Michael is the apple of everyone’s eye. Hannah ABSOLUTELY ADORES him. Adores him. She is constantly pushing the boundaries of what she is allowed to do in order to LOVE HIM AS MUCH AS SHE POSSIBLY CAN. If we say she can kiss him on the cheek then she will sneak in a quick kiss by/on his mouth. If I say she can give him a gentle kiss on the lips then she will sneak in three or four quick ones. She just has so much enthusiasm and has a hard time dialing it back. Luckily he is beginning to exit the “very delicate and fragile” state of babyhood.

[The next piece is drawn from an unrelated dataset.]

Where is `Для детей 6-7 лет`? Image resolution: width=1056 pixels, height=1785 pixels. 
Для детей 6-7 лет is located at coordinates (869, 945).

Jayce has also taken to Michael easily and without any sort of annoyed or jealous behavior. He doesn’t feel the same urge to see Michael the minute that he wakes up in the morning, or to interact with the baby at least every five minutes in the way that Hannah does, but is always happy to see him and generally pleased with his presence. Actually I have been a little surprised by just how mature Jayce always is regarding Michael’s needs in light of his own. There have been many times where Jayce has to wait on me to finish tending to Michael in some way before I can help him with whatever he needs, and he has never thrown a fit about it or given me a “you care more about Micael than me” guilt trip. I have been braced for one of those but they have never happened, and I always try to give Jayce my attention as quickly as I can once I’ve finished with Michael.

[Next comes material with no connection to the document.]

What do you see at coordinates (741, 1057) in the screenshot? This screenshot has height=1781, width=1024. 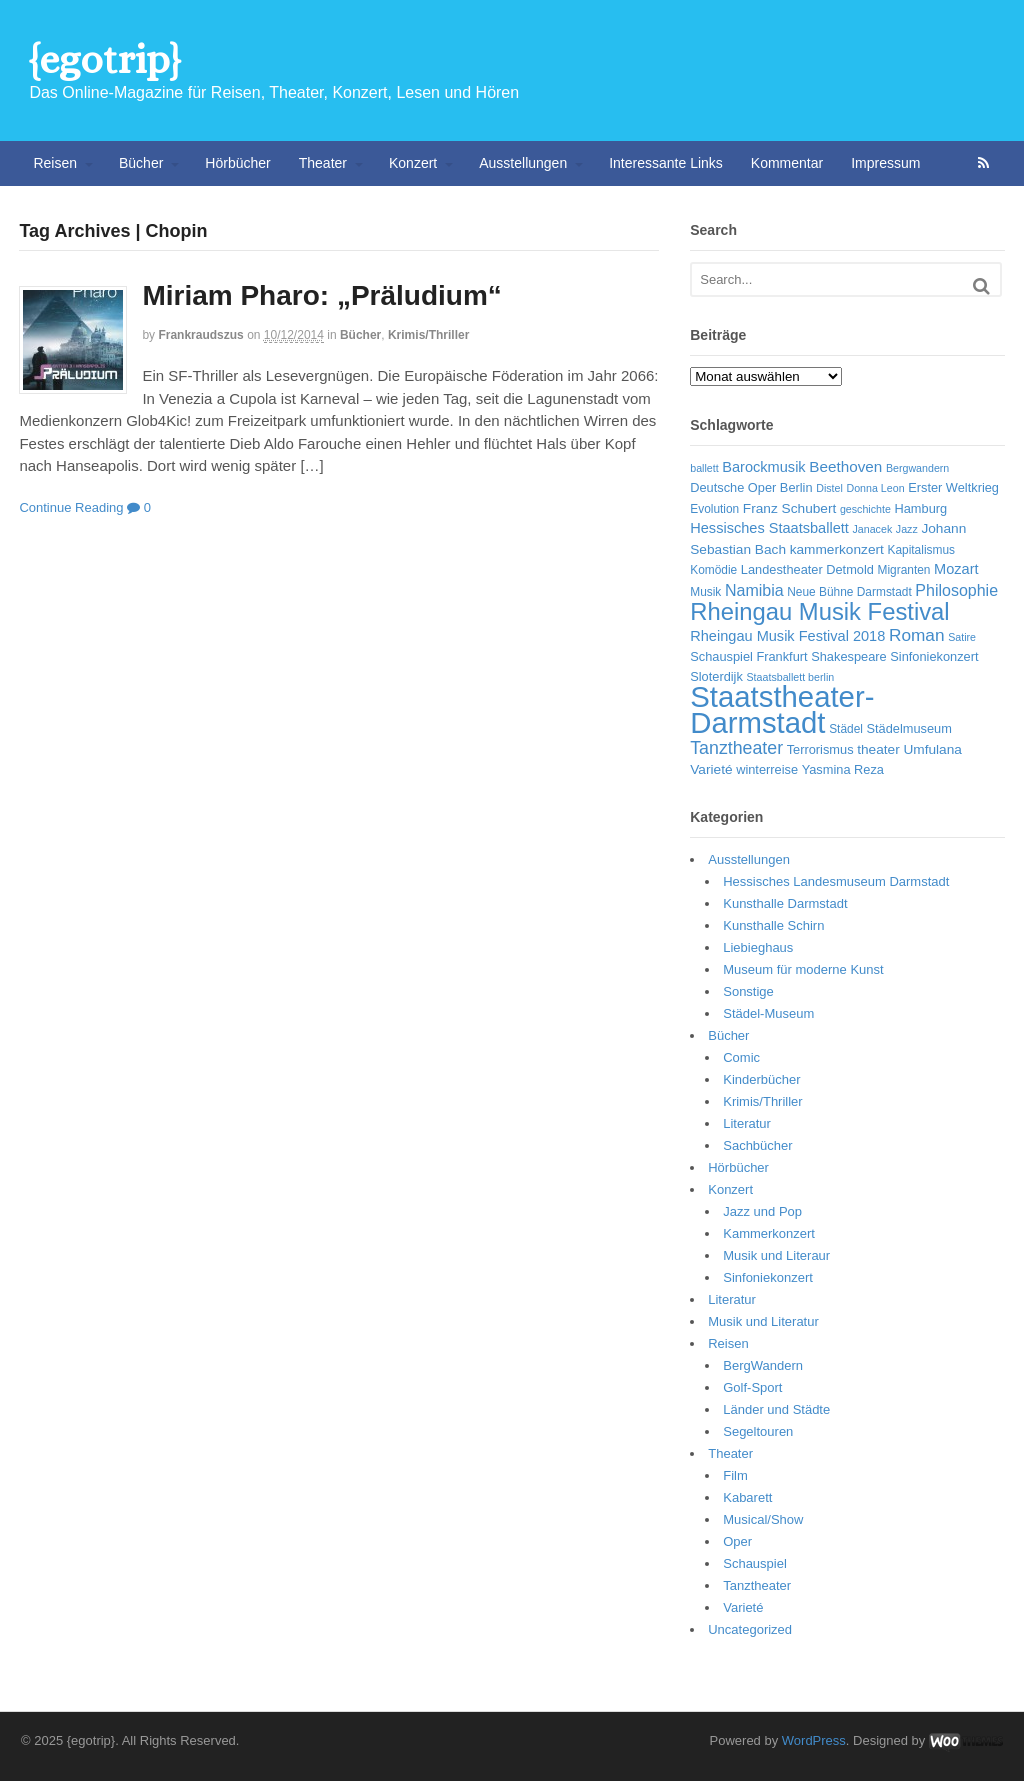 I see `Comic` at bounding box center [741, 1057].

As for Chris and I, we seem to have shifted relatively easily into the dynamic of a family of five, although it still surprises me a little bit when I glance into the backseat of the truck and each of the three seats is filled by one of our children.
We also know how lucky we are that our baby boy is doing so well, and he doesn’t require a lot of medical assistance to live his life in a normal way. He is not on any medication and there are no devices in our home to check or regulate his health. He does needs to be monitored regularly by his cardiologist, and carefully by us at home, and we are up to the task. We are grateful for him every day, and that makes the hassles of doctor’s appointments or dealing with our own anxieties seem like peanuts.
And that, my friends, is how Michael is doing.